Science, Technology and the Arts

In the book Consilience by Edward O. Wilson, two fundamental ways of knowing the world (i.e., creating knowledge) will emerge as the paradigms for the 21st Century: Science and the Arts. The Arts reveal truths about the human experience that can only be verified through such experience, but the arts also extend our vision of ourselves and expand the reality of what it is to be human.

Science produces knowledge, which can only be verified through external observation and internal verification through the exactness of mathematics. It is a knowledge that can be verified and reproduced by others, essentially establishing the reality of facts or the facts of reality.

Technology may be the magic elixir that enables these two great paradigms of knowledge making to intersect and exchange in ways we have not yet dreamed about. Technology is the enabler, extending our reach beyond the limits of imagination, empowering us in wondrous ways. But we should also note with caution that sometimes technique can overpower and replace content. Sometimes it is difficult to know the difference between technical achievement so dazzling we cannot see there is no substance.

In music, technique has been the grand interpreter of excellence. Acquiring technique has required incredible effort and achievement has been hard won and often long-suffering. What many object to in the new technology is that beginners are empowered with the expressive range almost the equivalent of masters. Such mastery comes too easily, and the outcome is still in question, at least inviting new inquiry and review.

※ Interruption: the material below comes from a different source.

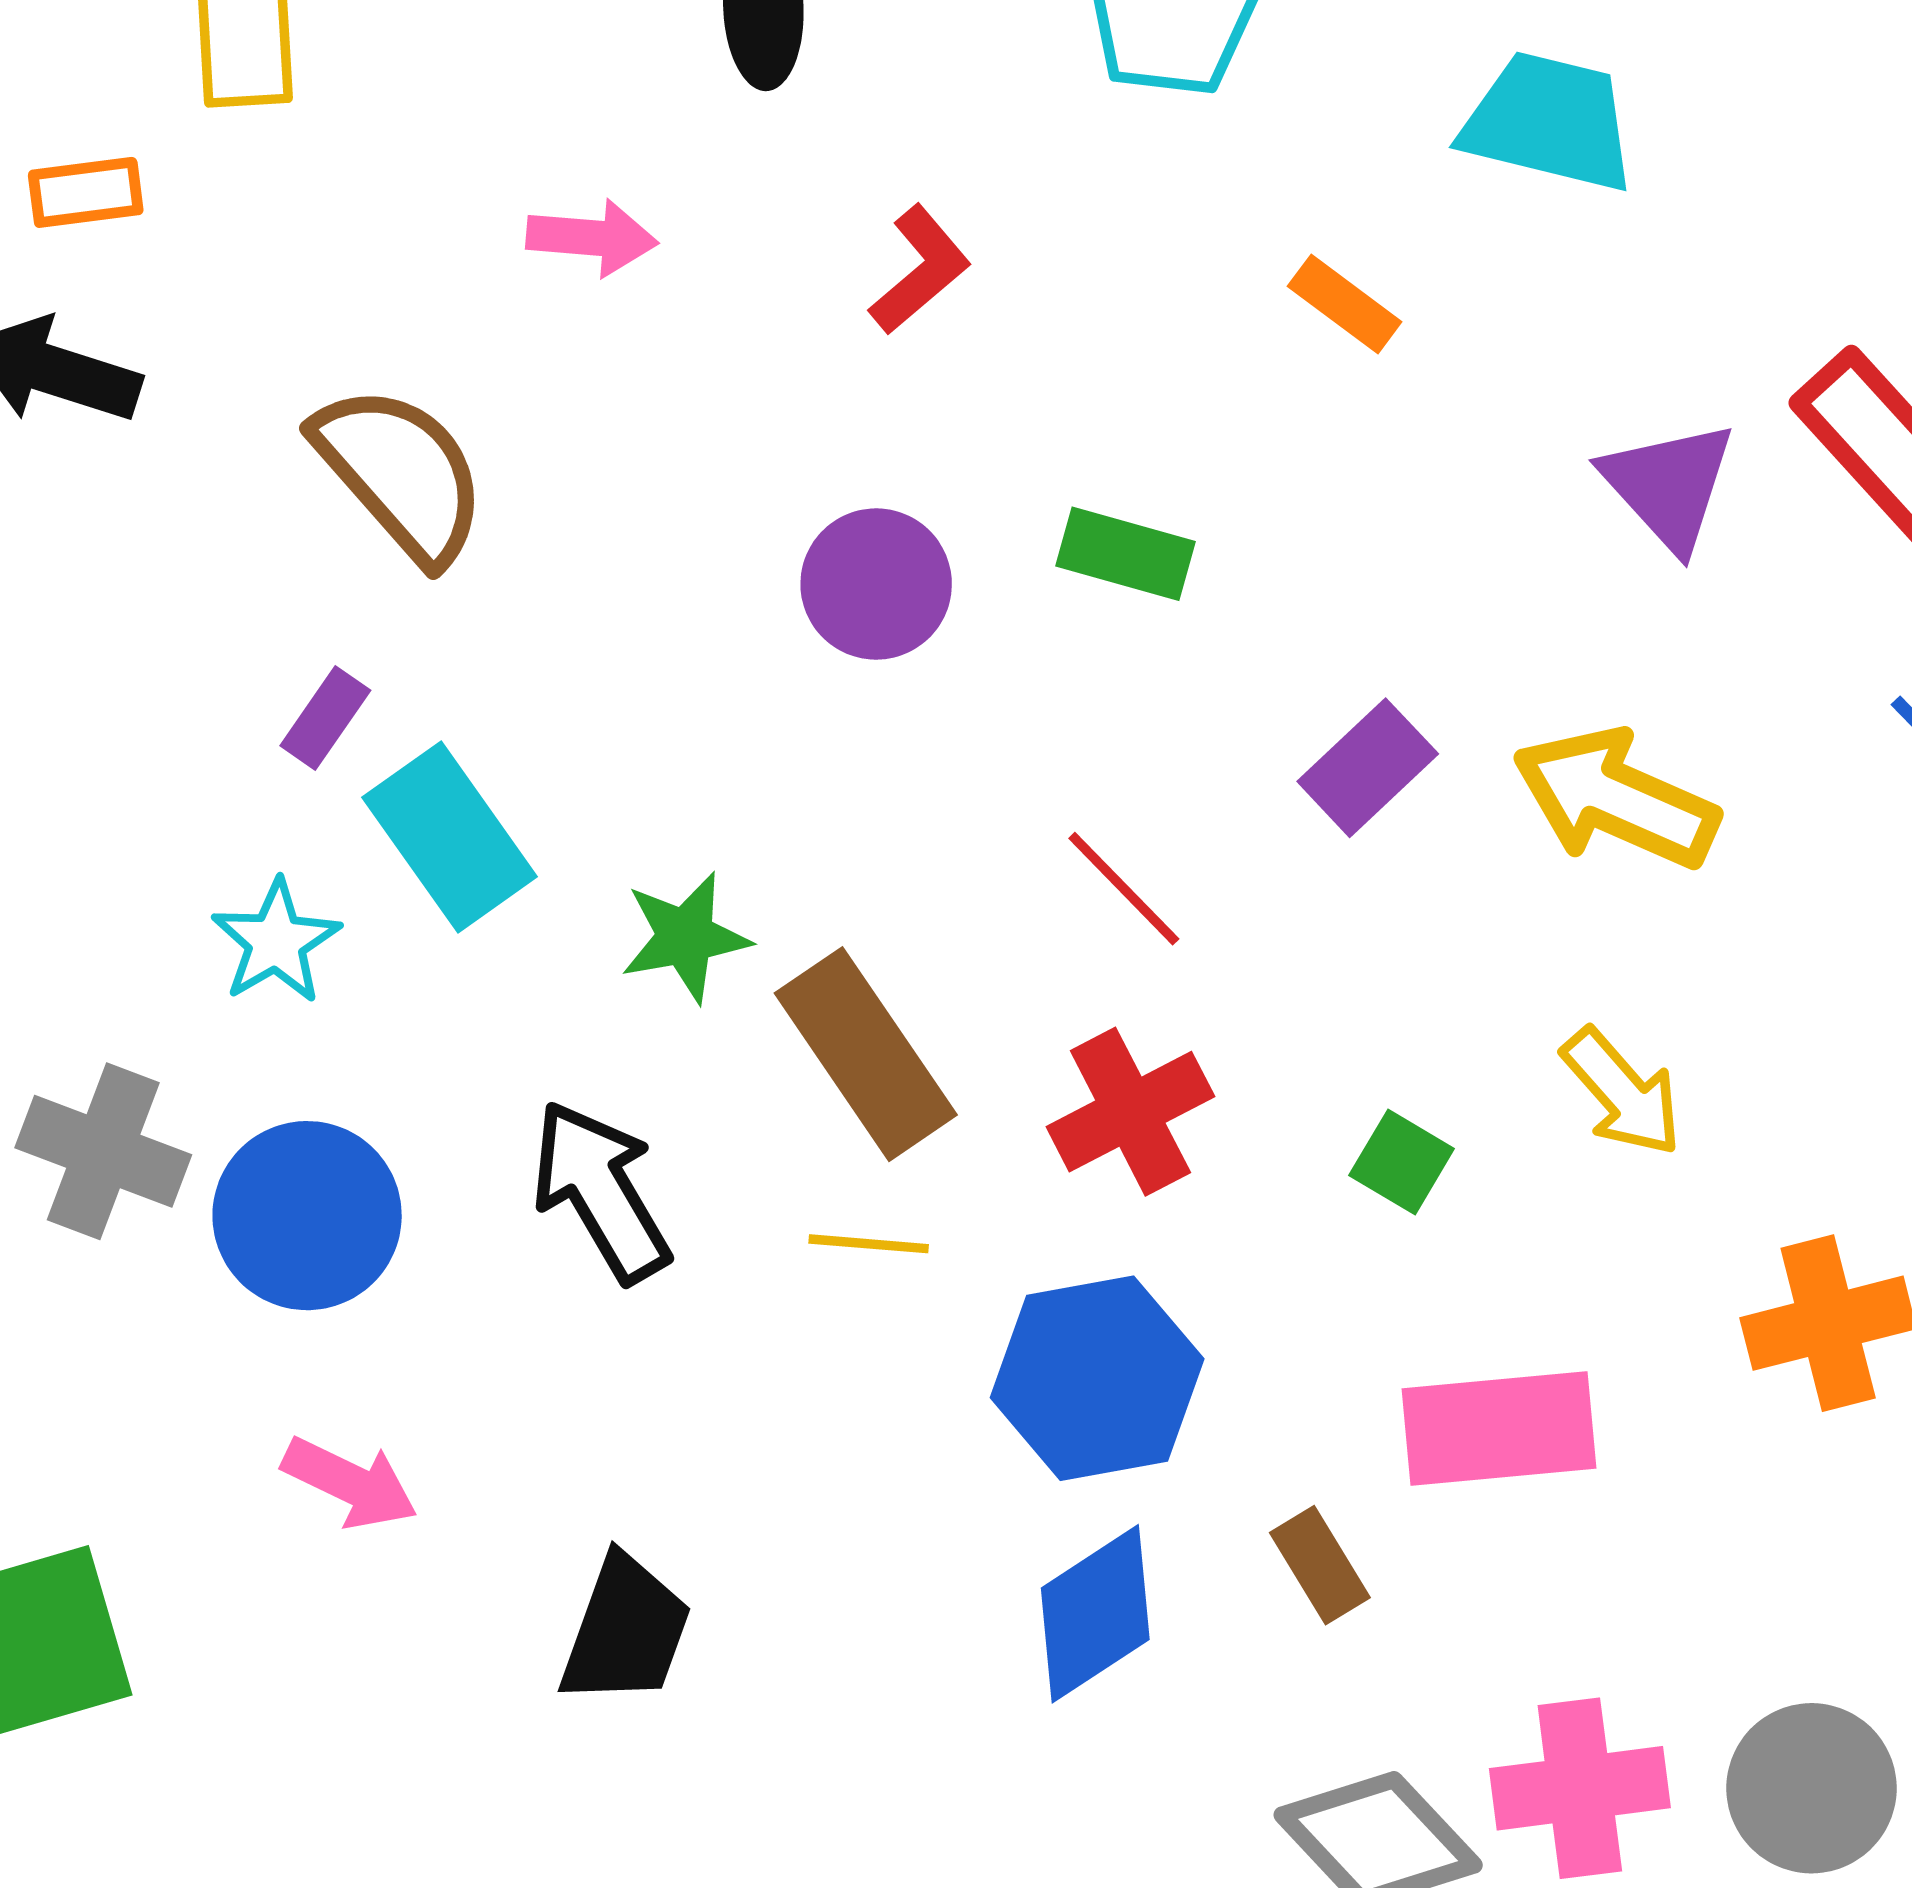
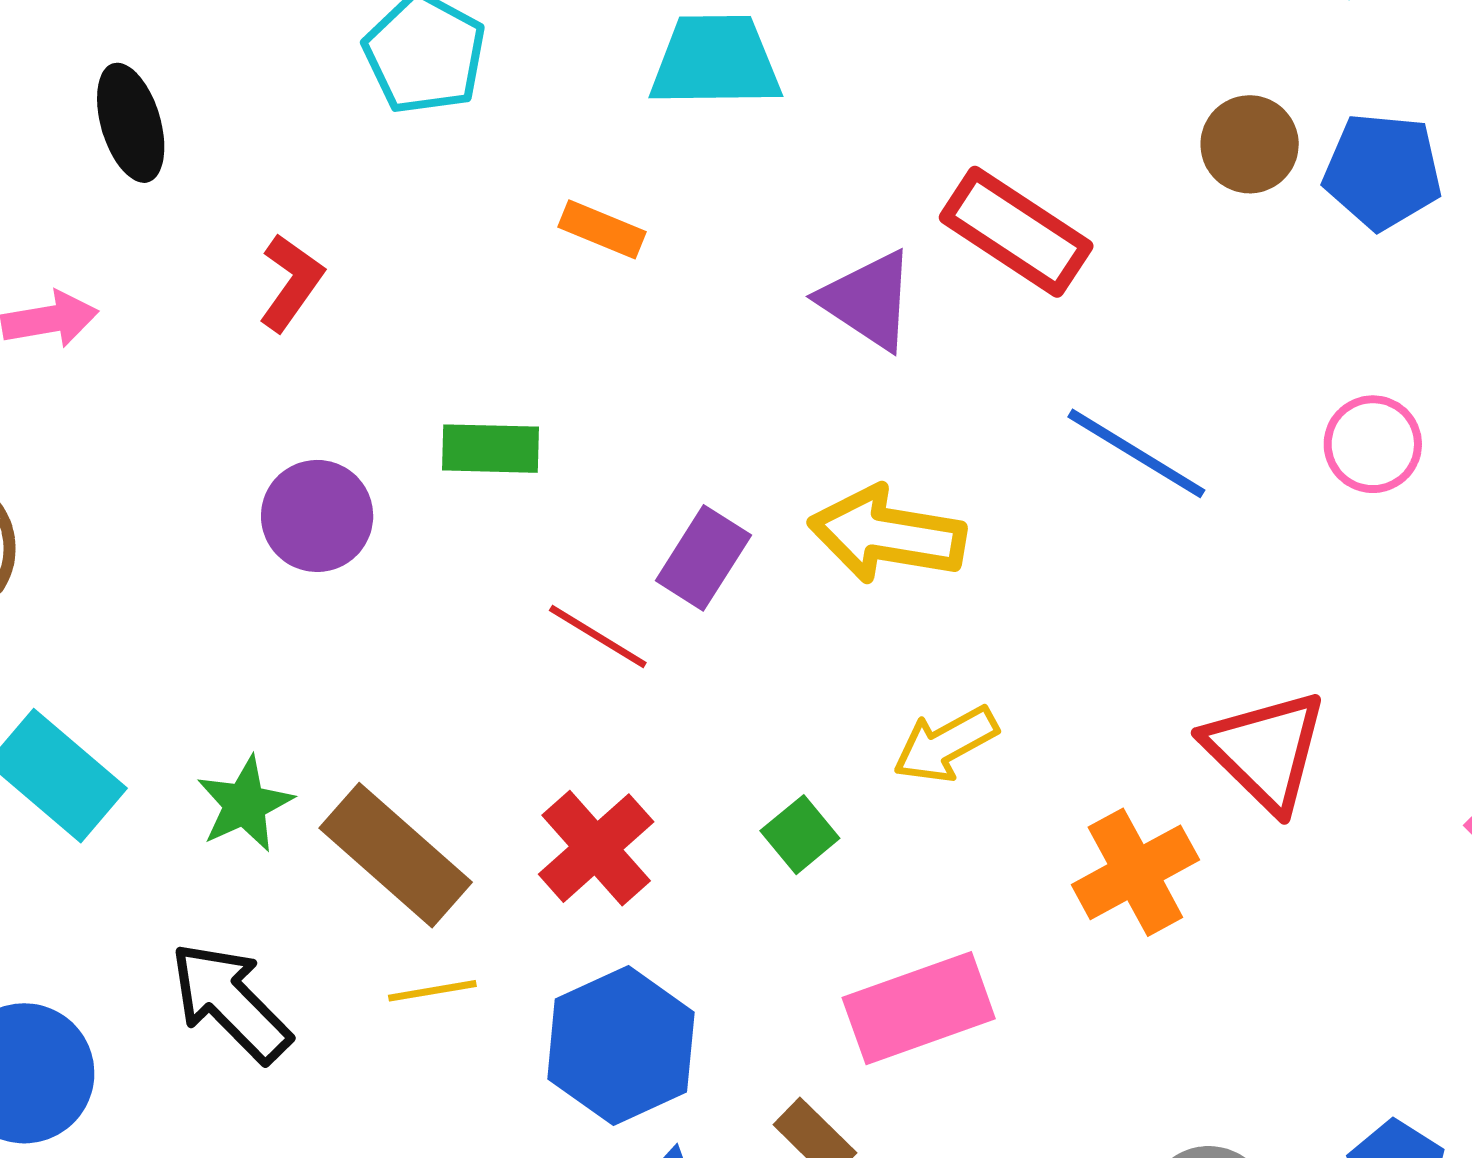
red line: (1124, 889) -> (598, 637), moved
yellow arrow: (1622, 1092) -> (945, 744), turned 117
green square: (1402, 1162) -> (800, 835), turned 34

But perhaps we need patience to understand that such replicas of achievement are not new emerging masterworks. They are really the relics and artifacts of the past in new clothing. The new technologies and processes are busily assimilating and digesting the content of the past, and we have yet to see the emergence of a true mastery of the new techniques, the new technologies. We are too easily led astray by the glib constructs of technical prowess. New master artists will emerge when completely new paradigms of understanding and expression are uncovered in new probings of the human condition.